A quick glance in the literature confirms that routines make us happier, healthier, and more satisfied with life. Researchers have found that routines help people to achieve what’s known as flow – being fully immersed in an activity with no concept of space, time, or anything around you.
However, when talking about a routine, time is ever-present.*
At 7, we:
At 7:30, we:
At 8, we:
At 8:23, we:
Time-based routines are hell on our neurology; autistic routines are based on flow and sensory experience. I can lose myself for hours just watching the sunlight dancing between the leaves.
I love the warmth of my mug pressed against my lips, inhaling the rich scent of my black coffee.
I love the endless pattern of the beat of a song.
I love the flutter in my heart when my husband walks in the door at 3:30.
It’s not the 3:30 I need, it’s the interoceptive stimuli of my heart happy-flapping because he walks in the door.
Routines, for me, are based on the experience of something. The completion of something. The beginning of something. Time is a structural barrier to these experiences.
If you disrupt my routine, it’s painful.
If I’m not done with the experience, and you rip it from me, I become fearful.
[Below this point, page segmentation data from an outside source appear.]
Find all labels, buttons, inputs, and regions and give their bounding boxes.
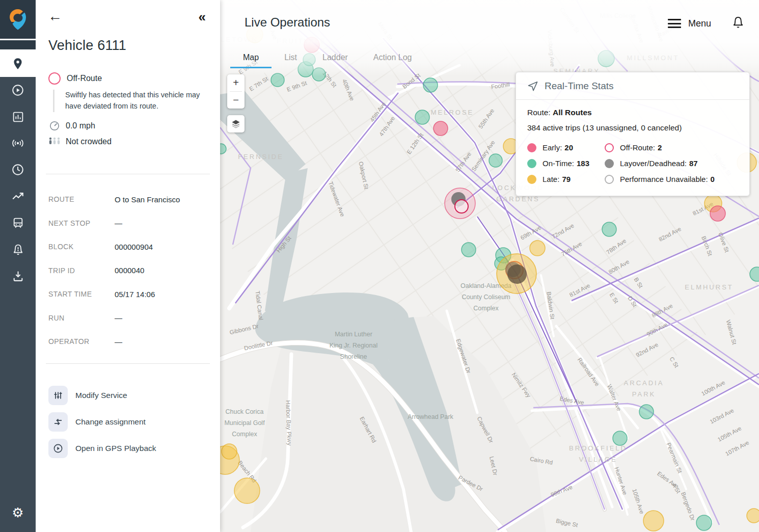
field-row: TRIP ID0000040 [48,259,209,283]
play-circle-icon [11,84,24,97]
swiftly-logo[interactable] [0,0,36,39]
play-circle-icon [48,439,68,458]
zoom-control: + − [227,74,245,109]
svg-text:Mills College: Mills College [600,12,636,19]
svg-text:King Jr. Regional: King Jr. Regional [330,342,378,349]
stats-trips-line: 384 active trips (13 unassigned, 0 cance… [527,123,738,132]
open-gps-playback-button[interactable]: Open in GPS Playback [48,435,209,462]
legend-item: Performance Unavailable: 0 [605,171,738,187]
back-button[interactable]: ← [48,9,62,23]
layover-swatch [605,159,614,168]
rail-divider-2 [0,40,36,50]
menu-icon[interactable] [668,19,681,28]
field-row: BLOCK000000904 [48,235,209,259]
svg-text:Arrowhead Park: Arrowhead Park [408,413,453,420]
bar-chart-icon [12,111,24,123]
field-label: NEXT STOP [48,219,115,227]
field-value: 000000904 [115,243,153,251]
unavailable-swatch [605,175,614,184]
trip-fields: ROUTEO to San FranciscoNEXT STOP—BLOCK00… [48,188,209,354]
stats-title: Real-Time Stats [545,81,614,92]
svg-text:MILLSMONT: MILLSMONT [627,54,680,62]
field-value: 0000040 [115,266,144,275]
speedometer-icon [48,120,61,131]
crowding-value: Not crowded [66,137,112,146]
tab-action-log[interactable]: Action Log [361,48,425,68]
stats-route-line: Route: All Routes [527,108,738,117]
legend-item: Early: 20 [527,140,605,155]
tab-ladder[interactable]: Ladder [310,48,361,68]
field-value: — [115,219,122,227]
svg-text:GARDENS: GARDENS [496,195,539,203]
legend-item: On-Time: 183 [527,155,605,171]
swiftly-logo-icon [8,8,28,31]
svg-text:PARK: PARK [632,390,656,398]
offroute-swatch [605,143,614,152]
svg-text:Shoreline: Shoreline [340,353,367,360]
field-label: ROUTE [48,195,115,203]
tab-list[interactable]: List [272,48,310,68]
notifications-bell-icon[interactable] [731,15,745,32]
crowding-icon [48,137,61,147]
trending-up-icon [11,190,24,203]
bus-icon [12,217,24,229]
view-tabs: Map List Ladder Action Log [230,48,424,68]
vehicle-detail-panel: ← « Vehicle 6111 Off-Route Swiftly has d… [36,0,220,532]
map-pin-icon [11,57,24,70]
svg-text:Municipal Golf: Municipal Golf [224,419,265,427]
late-swatch [527,175,536,184]
layers-button[interactable] [227,115,245,132]
off-route-status-icon [48,72,61,85]
swap-arrows-icon [48,412,68,432]
alert-bell-icon [12,243,24,256]
field-row: NEXT STOP— [48,211,209,235]
clock-icon [11,163,24,176]
ontime-swatch [527,159,536,168]
field-label: OPERATOR [48,337,115,345]
svg-text:Complex: Complex [473,305,499,312]
sidebar-item-on-time-performance[interactable] [0,156,36,183]
sidebar-item-gps-playback[interactable] [0,77,36,103]
broadcast-icon [11,137,25,149]
sidebar-item-vehicles[interactable] [0,209,36,236]
zoom-out-button[interactable]: − [227,92,245,109]
svg-text:FERNSIDE: FERNSIDE [238,153,284,161]
sidebar-rail: ⚙ [0,0,36,532]
early-swatch [527,143,536,152]
menu-label[interactable]: Menu [688,18,711,29]
live-map[interactable]: E 9th StE 7th StE 9th St12th St40th Ave3… [220,0,759,532]
field-value: 05/17 14:06 [115,290,155,299]
field-label: START TIME [48,290,115,298]
svg-text:VILLAGE: VILLAGE [579,456,617,463]
svg-text:ELMHURST: ELMHURST [685,283,734,291]
status-description: Swiftly has detected that this vehicle m… [53,90,205,112]
change-assignment-button[interactable]: Change assignment [48,409,209,435]
sidebar-item-alerts[interactable] [0,236,36,262]
layers-icon [231,119,241,129]
sidebar-item-settings[interactable]: ⚙ [0,501,36,524]
navigation-icon [527,81,538,92]
svg-text:Complex: Complex [232,431,257,438]
page-title: Live Operations [245,15,330,30]
collapse-panel-button[interactable]: « [199,10,206,23]
download-icon [12,270,24,282]
field-value: O to San Francisco [115,195,180,204]
svg-text:Martin Luther: Martin Luther [335,331,372,338]
svg-text:County Coliseum: County Coliseum [462,294,510,301]
tab-map[interactable]: Map [230,48,272,68]
sidebar-item-live-map[interactable] [0,50,36,77]
sidebar-item-dashboards[interactable] [0,103,36,130]
sidebar-item-exports[interactable] [0,262,36,289]
modify-service-label: Modify Service [75,391,127,400]
field-row: OPERATOR— [48,330,209,354]
field-value: — [115,337,122,346]
vehicle-title: Vehicle 6111 [48,38,126,54]
stats-legend: Early: 20On-Time: 183Late: 79Off-Route: … [527,140,738,187]
zoom-in-button[interactable]: + [227,74,245,91]
field-label: RUN [48,314,115,322]
modify-service-button[interactable]: Modify Service [48,382,209,409]
sidebar-item-trends[interactable] [0,183,36,209]
gear-icon: ⚙ [12,505,23,521]
sidebar-item-live-feed[interactable] [0,130,36,156]
field-label: BLOCK [48,243,115,251]
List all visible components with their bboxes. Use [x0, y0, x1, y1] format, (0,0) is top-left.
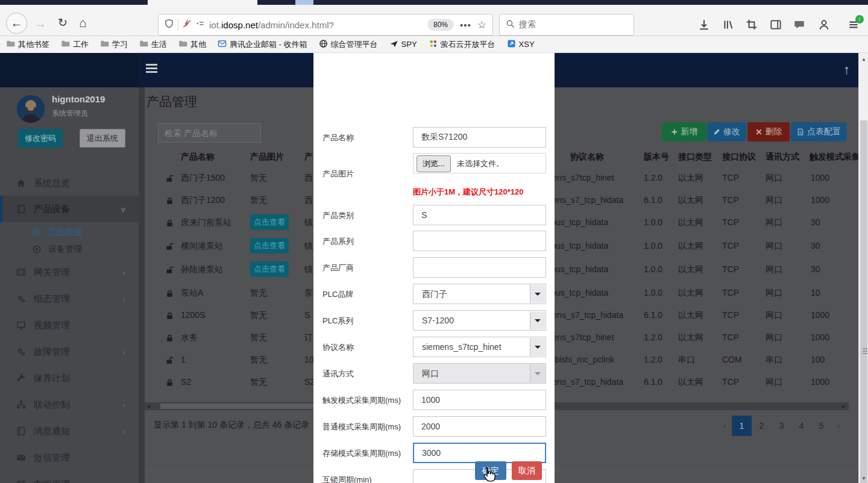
view-image-button[interactable]: 点击查看: [250, 214, 289, 230]
active-tab[interactable]: [148, 0, 257, 5]
cell-product-name[interactable]: S2: [181, 377, 191, 387]
pagination-prev[interactable]: ‹: [717, 416, 732, 436]
pagination-page-1[interactable]: 1: [732, 416, 752, 436]
home-button[interactable]: ⌂: [79, 16, 87, 29]
cell-product-name[interactable]: 1: [181, 355, 186, 364]
field-input-产品系列[interactable]: [413, 231, 546, 251]
cell-product-name[interactable]: 1200S: [181, 310, 205, 320]
pocket-bubble-icon[interactable]: [793, 18, 807, 33]
sidebar-item-短信管理[interactable]: 短信管理: [0, 444, 139, 471]
view-image-button[interactable]: 点击查看: [250, 238, 289, 254]
account-icon[interactable]: [817, 18, 832, 33]
pagination-next[interactable]: ›: [831, 416, 846, 436]
scroll-up-icon[interactable]: ▲: [859, 57, 868, 62]
sidebar-item-视频管理[interactable]: 视频管理: [0, 312, 139, 338]
field-select-PLC品牌[interactable]: 西门子: [413, 284, 546, 304]
bookmark-item[interactable]: XSY: [507, 39, 535, 50]
lock-open-icon[interactable]: [165, 266, 174, 275]
field-select-PLC系列[interactable]: S7-1200: [413, 310, 546, 331]
sidebar-collapse-icon[interactable]: [146, 64, 157, 73]
lock-open-icon[interactable]: [165, 242, 174, 251]
lock-closed-icon[interactable]: [165, 196, 174, 205]
cell-product-name[interactable]: 西门子1200: [181, 195, 225, 206]
field-select-协议名称[interactable]: siemens_s7tcp_hinet: [413, 337, 546, 357]
cell-product-name[interactable]: 孙陆港泵站: [181, 264, 223, 275]
sidebar-item-故障管理[interactable]: 故障管理‹: [0, 338, 139, 365]
sidebar-item-产品设备[interactable]: 产品设备v: [0, 196, 139, 222]
bookmark-star-icon[interactable]: ☆: [477, 19, 486, 31]
back-button[interactable]: ←: [6, 13, 27, 34]
sidebar-item-系统总览[interactable]: 系统总览: [0, 170, 139, 196]
browser-vertical-scrollbar[interactable]: ▲ ▼: [858, 53, 868, 483]
avatar[interactable]: [17, 95, 45, 123]
pagination-page-3[interactable]: 3: [772, 416, 791, 436]
chevron-down-icon[interactable]: [530, 285, 545, 303]
scroll-left-icon[interactable]: ◂: [147, 402, 150, 410]
url-bar[interactable]: iot.idosp.net/admin/index.html? 80% ••• …: [158, 14, 493, 36]
bookmark-item[interactable]: 萤石云开放平台: [429, 39, 495, 50]
library-icon[interactable]: [722, 18, 736, 33]
field-input-产品名称[interactable]: [413, 127, 546, 148]
cell-product-name[interactable]: 横间港泵站: [181, 241, 223, 252]
page-actions-icon[interactable]: •••: [460, 20, 471, 30]
bookmark-item[interactable]: 生活: [139, 39, 167, 50]
cell-product-name[interactable]: 泵站A: [181, 288, 203, 299]
field-input-存储模式采集周期(ms)[interactable]: [413, 443, 546, 463]
pagination-page-4[interactable]: 4: [791, 416, 811, 436]
sidebar-item-消息通知[interactable]: 消息通知‹: [0, 418, 139, 444]
field-input-触发模式采集周期(ms)[interactable]: [413, 390, 546, 410]
logout-button[interactable]: 退出系统: [80, 129, 125, 148]
bookmark-item[interactable]: 学习: [100, 39, 128, 50]
tab-fragment[interactable]: [295, 0, 313, 5]
navbar-partial-icon[interactable]: ↑: [843, 62, 850, 78]
lock-closed-icon[interactable]: [165, 334, 174, 343]
search-bar[interactable]: 搜索: [499, 14, 634, 36]
cell-product-name[interactable]: 水务: [181, 332, 198, 343]
bookmark-item[interactable]: 其他: [178, 39, 206, 50]
lock-closed-icon[interactable]: [165, 378, 174, 387]
cancel-button[interactable]: 取消: [512, 461, 542, 480]
screenshot-icon[interactable]: [745, 18, 760, 33]
shield-icon[interactable]: [164, 19, 174, 31]
sidebar-item-产品管理[interactable]: 产品管理: [0, 223, 139, 241]
sidebar-item-组态管理[interactable]: 组态管理‹: [0, 285, 139, 312]
pagination-page-5[interactable]: 5: [811, 416, 831, 436]
bookmark-item[interactable]: SPY: [389, 39, 417, 50]
bookmark-item[interactable]: 腾讯企业邮箱 - 收件箱: [218, 39, 307, 50]
sidebar-item-网关管理[interactable]: 网关管理‹: [0, 259, 139, 285]
bookmark-item[interactable]: 综合管理平台: [319, 39, 378, 50]
chevron-down-icon[interactable]: [530, 364, 545, 382]
scroll-right-icon[interactable]: ▸: [842, 402, 845, 410]
lock-closed-icon[interactable]: [165, 289, 174, 298]
field-input-普通模式采集周期(ms)[interactable]: [413, 416, 546, 437]
chevron-down-icon[interactable]: [530, 338, 545, 356]
blocked-lightning-icon[interactable]: [182, 19, 192, 31]
bookmark-item[interactable]: 其他书签: [6, 39, 49, 50]
scrollbar-thumb[interactable]: [860, 120, 867, 483]
pagination-page-2[interactable]: 2: [752, 416, 772, 436]
lock-closed-icon[interactable]: [165, 219, 174, 228]
sidebar-item-保养计划[interactable]: 保养计划: [0, 365, 139, 391]
view-image-button[interactable]: 点击查看: [250, 261, 289, 277]
zoom-indicator[interactable]: 80%: [427, 19, 454, 31]
sidebar-item-设备管理[interactable]: 设备管理: [0, 240, 139, 258]
browse-button[interactable]: 浏览...: [417, 155, 451, 172]
reload-button[interactable]: ↻: [58, 17, 68, 28]
scroll-down-icon[interactable]: ▼: [859, 476, 868, 481]
field-input-产品类别[interactable]: [413, 205, 546, 225]
lock-open-icon[interactable]: [165, 174, 174, 183]
chevron-down-icon[interactable]: [530, 311, 545, 329]
lock-open-icon[interactable]: [165, 356, 174, 365]
sidebar-item-空间管理[interactable]: 空间管理: [0, 471, 139, 483]
change-password-button[interactable]: 修改密码: [18, 129, 63, 148]
lock-closed-icon[interactable]: [165, 311, 174, 320]
sidebar-toggle-icon[interactable]: [769, 18, 784, 33]
permissions-icon[interactable]: [195, 19, 205, 31]
forward-button[interactable]: →: [34, 17, 46, 30]
sidebar-item-联动控制[interactable]: 联动控制‹: [0, 391, 139, 418]
field-select-通讯方式[interactable]: 网口: [413, 363, 546, 384]
download-icon[interactable]: [697, 18, 712, 33]
bookmark-item[interactable]: 工作: [61, 39, 89, 50]
cell-product-name[interactable]: 西门子1500: [181, 173, 225, 184]
field-input-产品厂商[interactable]: [413, 257, 546, 278]
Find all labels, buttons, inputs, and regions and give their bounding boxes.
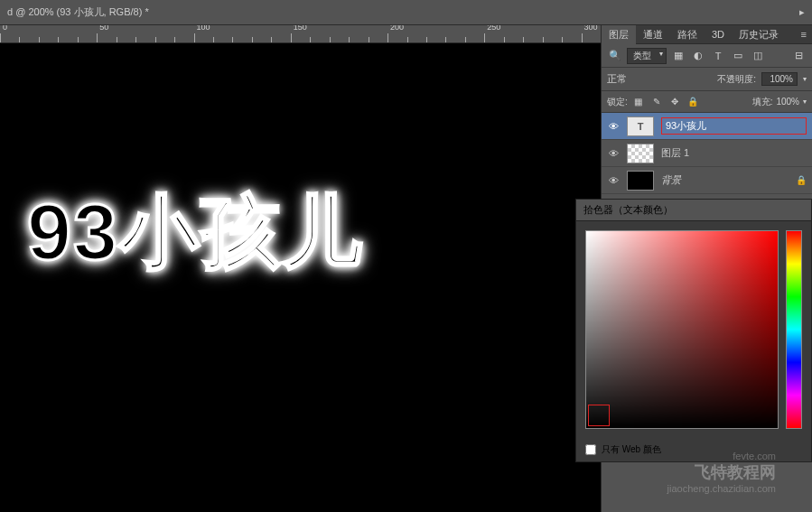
color-picker-dialog[interactable]: 拾色器（文本颜色） 只有 Web 颜色 xyxy=(575,199,812,462)
hue-slider[interactable] xyxy=(786,230,802,429)
color-picker-body xyxy=(576,221,811,438)
tab-layers[interactable]: 图层 xyxy=(602,25,636,44)
web-colors-checkbox[interactable] xyxy=(585,444,596,455)
document-tab-bar: d @ 200% (93 小孩儿, RGB/8) * ▸ xyxy=(0,0,812,25)
panel-tabs: 图层 通道 路径 3D 历史记录 ≡ xyxy=(602,25,812,44)
lock-move-icon[interactable]: ✥ xyxy=(667,95,682,109)
layer-name[interactable]: 背景 xyxy=(661,173,789,187)
layer-thumbnail[interactable] xyxy=(627,171,654,191)
layer-name[interactable]: 93小孩儿 xyxy=(661,117,807,135)
horizontal-ruler[interactable] xyxy=(0,25,601,43)
color-picker-footer: 只有 Web 颜色 xyxy=(576,438,811,461)
document-title: d @ 200% (93 小孩儿, RGB/8) * xyxy=(7,5,799,19)
layer-filter-row: 🔍 类型 ▦ ◐ T ▭ ◫ ⊟ xyxy=(602,44,812,68)
panel-collapse-icon[interactable]: ▸ xyxy=(799,6,805,18)
lock-brush-icon[interactable]: ✎ xyxy=(649,95,664,109)
search-icon[interactable]: 🔍 xyxy=(607,48,623,64)
lock-icon: 🔒 xyxy=(796,175,807,185)
fill-label: 填充: xyxy=(752,96,773,108)
layer-row-text[interactable]: 👁 T 93小孩儿 xyxy=(602,113,812,140)
web-colors-label: 只有 Web 颜色 xyxy=(602,443,661,456)
filter-pixel-icon[interactable]: ▦ xyxy=(670,48,686,64)
lock-all-icon[interactable]: 🔒 xyxy=(686,95,700,109)
filter-smart-icon[interactable]: ◫ xyxy=(750,48,766,64)
canvas[interactable]: 93小孩儿 xyxy=(0,43,601,512)
lock-label: 锁定: xyxy=(607,96,628,108)
visibility-toggle-icon[interactable]: 👁 xyxy=(607,148,620,159)
layer-kind-select[interactable]: 类型 xyxy=(627,48,667,64)
layer-thumbnail[interactable] xyxy=(627,144,654,163)
tab-paths[interactable]: 路径 xyxy=(670,25,705,44)
color-field[interactable] xyxy=(585,230,779,429)
layer-row[interactable]: 👁 图层 1 xyxy=(602,140,812,167)
panel-menu-icon[interactable]: ≡ xyxy=(796,29,812,40)
chevron-down-icon[interactable]: ▾ xyxy=(803,98,807,106)
color-picker-title-bar[interactable]: 拾色器（文本颜色） xyxy=(576,200,811,221)
color-picker-title: 拾色器（文本颜色） xyxy=(583,203,673,217)
layer-name[interactable]: 图层 1 xyxy=(661,146,807,160)
visibility-toggle-icon[interactable]: 👁 xyxy=(607,121,620,132)
filter-toggle-icon[interactable]: ⊟ xyxy=(790,48,807,64)
opacity-label: 不透明度: xyxy=(717,73,756,86)
blend-mode-select[interactable]: 正常 xyxy=(607,72,674,86)
filter-shape-icon[interactable]: ▭ xyxy=(730,48,746,64)
lock-row: 锁定: ▦ ✎ ✥ 🔒 填充: 100% ▾ xyxy=(602,91,812,113)
fill-value[interactable]: 100% xyxy=(776,97,799,107)
tab-history[interactable]: 历史记录 xyxy=(732,25,786,44)
visibility-toggle-icon[interactable]: 👁 xyxy=(607,175,620,186)
filter-adjust-icon[interactable]: ◐ xyxy=(690,48,706,64)
tab-3d[interactable]: 3D xyxy=(705,26,732,42)
filter-text-icon[interactable]: T xyxy=(710,48,726,64)
chevron-down-icon[interactable]: ▾ xyxy=(803,75,807,83)
tab-channels[interactable]: 通道 xyxy=(636,25,670,44)
canvas-side: 93小孩儿 xyxy=(0,25,601,512)
lock-transparent-icon[interactable]: ▦ xyxy=(631,95,646,109)
blend-row: 正常 不透明度: 100% ▾ xyxy=(602,68,812,91)
opacity-value[interactable]: 100% xyxy=(761,72,798,86)
canvas-text-art: 93小孩儿 xyxy=(27,179,363,286)
layer-row-background[interactable]: 👁 背景 🔒 xyxy=(602,167,812,194)
layer-thumbnail[interactable]: T xyxy=(627,116,654,136)
color-cursor[interactable] xyxy=(588,405,610,426)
It makes it difficult for me to start, to engage, to lose myself.
It makes it impossible for me to tap into one of the most beautiful, immersive aspects of being autistic.
It denies me the opportunity to fully realize my identity.
Autistics move in their own time and space.
Yes, routines are important. But not in the way you think.
Let us stim. Let us be lost; when we seem lost to you, we are only finding ourselves. It may not make sense within the temporal constraints of a neurotypical society, but it’s a necessary experience for the divergent.
- My Neurotypical Friend Meg - January 10, 2021
- Suicide Prevention: the Autistic Occupation Edition - September 17, 2020
- The Occupational Injustice Against Osime Brown - July 25, 2020
I didn’t realise other Autistics had trouble with the concept of time, too. If I have an appointment, for example, it’s a whole day event for me because I can’t structure my activities or start to work or anything because I am fearful that I’ll get lost in it and miss the time stamp that someone has given me for the appointment. I prefer days where time is only dictated to me by the setting of the sun and my tiredness. They are the perfect days.
Even before I knew I was Autistic, it was clear that I experienced time very differently from the people around me.
Thanks for the article. You gave me a lot to think about.
You state that a neurotypical is shackled by time. It seems to me that they are more shackled by the clock, a device that measures time in increments. Is that basically what you’re saying here?
I relate to this in a lot of ways as some one with adhd. I struggle recognizing time as even existing (might have something to do with PTSD also) so figuring out time sensitive tasks or how long I have spent and can spend on a task is really difficult. I tend to work better with looser reminders and lists of things I need to do or regular chores or errands I need do run so I can work it into the flow of that particular day. It feels like a leaf in a streem poping in and our of eddies as I flow down most of the time to me.
I just wrote about this the other day:
“Animals… exist within time in a similar way to me, they understand ‘zones’. There are morning zones and excitement zones, but yes also danger zones. Sometimes you can find yourself walking straight into a sad zone, like a cold bit in the woods. Zones make more sense to me than time”.